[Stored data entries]
-------------------------

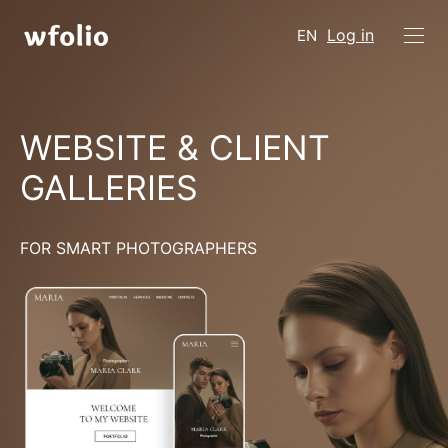
Log in
EN
WEBSITE & CLIENT
GALLERIES
FOR SMART PHOTOGRAPHERS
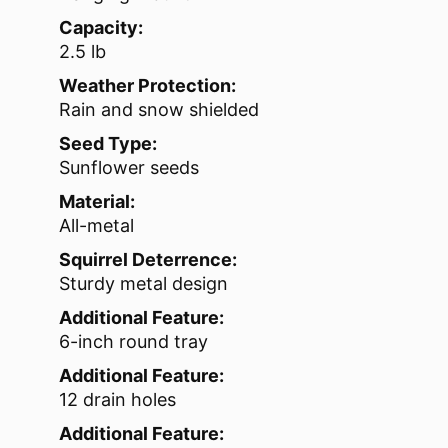
Capacity:
2.5 lb
Weather Protection:
Rain and snow shielded
Seed Type:
Sunflower seeds
Material:
All-metal
Squirrel Deterrence:
Sturdy metal design
Additional Feature:
6-inch round tray
Additional Feature:
12 drain holes
Additional Feature:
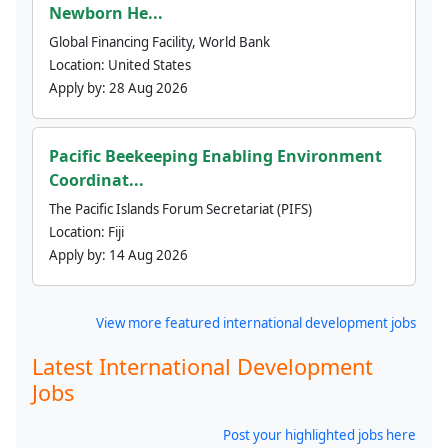
Newborn He...
Global Financing Facility, World Bank
Location:
United States
Apply by:
28 Aug 2026
Pacific Beekeeping Enabling Environment
Coordinat...
The Pacific Islands Forum Secretariat (PIFS)
Location:
Fiji
Apply by:
14 Aug 2026
View more featured international development jobs
Latest International Development
Jobs
Post your highlighted jobs here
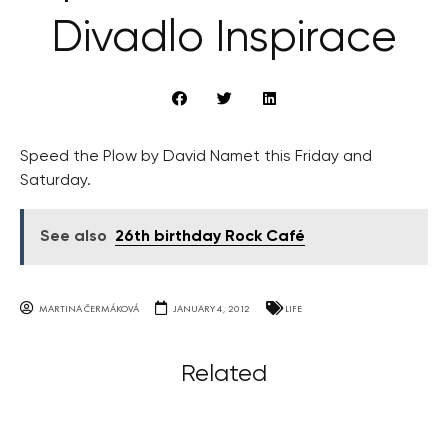
Divadlo Inspirace
Speed the Plow by David Namet this Friday and
Saturday.
See also
26th birthday Rock Café
MARTINA ČERMÁKOVÁ
JANUARY 4, 2012
LIFE
Related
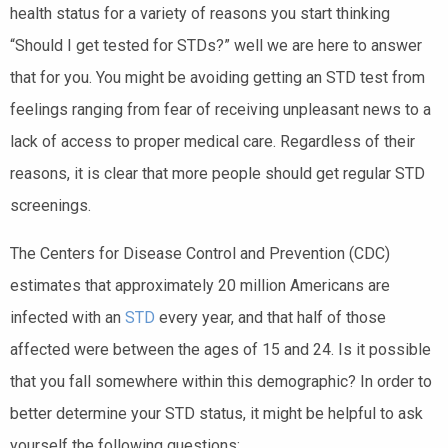
health status for a variety of reasons you start thinking
“Should I get tested for STDs?” well we are here to answer
that for you. You might be avoiding getting an STD test from
feelings ranging from fear of receiving unpleasant news to a
lack of access to proper medical care. Regardless of their
reasons, it is clear that more people should get regular STD
screenings.
The Centers for Disease Control and Prevention (CDC)
estimates that approximately 20 million Americans are
infected with an
STD
every year, and that half of those
affected were between the ages of 15 and 24. Is it possible
that you fall somewhere within this demographic? In order to
better determine your STD status, it might be helpful to ask
yourself the following questions:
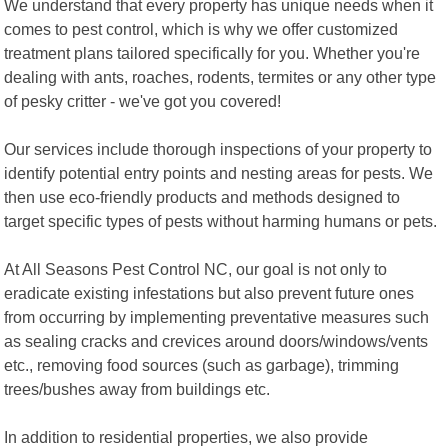
We understand that every property has unique needs when it
comes to pest control, which is why we offer customized
treatment plans tailored specifically for you. Whether you're
dealing with ants, roaches, rodents, termites or any other type
of pesky critter - we've got you covered!
Our services include thorough inspections of your property to
identify potential entry points and nesting areas for pests. We
then use eco-friendly products and methods designed to
target specific types of pests without harming humans or pets.
At All Seasons Pest Control NC, our goal is not only to
eradicate existing infestations but also prevent future ones
from occurring by implementing preventative measures such
as sealing cracks and crevices around doors/windows/vents
etc., removing food sources (such as garbage), trimming
trees/bushes away from buildings etc.
In addition to residential properties, we also provide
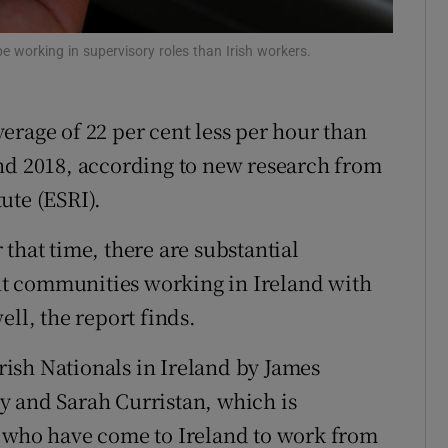
Show Sponsored sub sections
r Rewards
be working in supervisory roles than Irish workers.
ons
erage of 22 per cent less per hour than
rs
and 2018, according to new research from
orecast
ute (ESRI).
that time, there are substantial
rent communities working in Ireland with
ell, the report finds.
ish Nationals in Ireland by James
y and Sarah Curristan, which is
e who have come to Ireland to work from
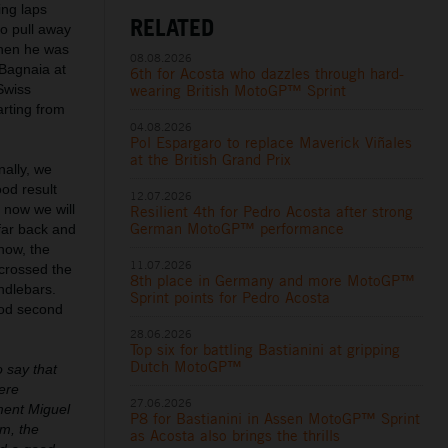
ing laps
RELATED
to pull away
 when he was
08.08.2026
 Bagnaia at
6th for Acosta who dazzles through hard-
wearing British MotoGP™ Sprint
Swiss
arting from
04.08.2026
Pol Espargaro to replace Maverick Viñales
at the British Grand Prix
nally, we
od result
12.07.2026
 now we will
Resilient 4th for Pedro Acosta after strong
German MotoGP™ performance
 far back and
now, the
11.07.2026
crossed the
8th place in Germany and more MotoGP™
andlebars.
Sprint points for Pedro Acosta
good second
28.06.2026
Top six for battling Bastianini at gripping
Dutch MotoGP™
o say that
were
27.06.2026
ment Miguel
P8 for Bastianini in Assen MotoGP™ Sprint
im, the
as Acosta also brings the thrills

-------------------------

* _EXERCISE OBJECTIVE_
Reproduce the lines above beginning at the line that contains "affected were between" and ending at the line that contains "We understand that". No pictures.

* _EXERCISE OUTPUT_
affected were between the ages of 15 and 24. Is it possible
that you fall somewhere within this demographic? In order to
better determine your STD status, it might be helpful to ask
yourself the following questions:
We understand that every property has unique needs when it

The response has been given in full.